During ‘Don’t Have Me Back’, we’re gifted with a sax vs. vocals vs. therestoftheband battle, in which no inch of the room is left untouched by this majestic onslaught. Despite having to restart the song after being out of time with each other, this is a high of the night, with the result being a moment of pure euphoria. The band’s introduction of a saxophone into their track listing tied the night together, and created a seamless flow between the likes of ‘Cameo’ and ‘Californian Light’ – featuring an impressive soul-infused falsetto from frontman Ben Roman Hopcraft.

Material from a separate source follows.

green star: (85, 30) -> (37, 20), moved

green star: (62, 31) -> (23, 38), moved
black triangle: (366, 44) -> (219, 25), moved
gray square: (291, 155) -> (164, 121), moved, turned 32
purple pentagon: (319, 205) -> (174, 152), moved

Perhaps to highlight their break from the past, tonight mainly showcased Childhood’s new material. While their old material certainly had a different tone to their newer tracks, the likes of ‘Blue Velvet’ and encore ‘Solemn Skies’ proved an audience hit: still as charming, still as catchy, and definitely still as fun as when they first were when first released five years ago.
This was a gig that was exploding at the edges with charm and colour, so it was disappointing to see the Social Club only half full. Closing song ‘Understanding’ certainly felt designed to knock out a large standing crowd. Initially feeling a tad exposed in this intimate atmosphere, the band injected a much-needed psych-meets-soul instrumental which transformed this summer breeze haze of sound into a wall of roaring buoyancy. With the pink and purple lights flooding the room, you were certainly picked up on Childhood’s magic carpet ride of oozing groove.
This was a night of universal highs, flared trousers, and sophisticated groove. Childhood have swapped the charity-shop chic for 70s sophistication, and we are greeted with a band that look like they are having as much fun on stage, as we are off.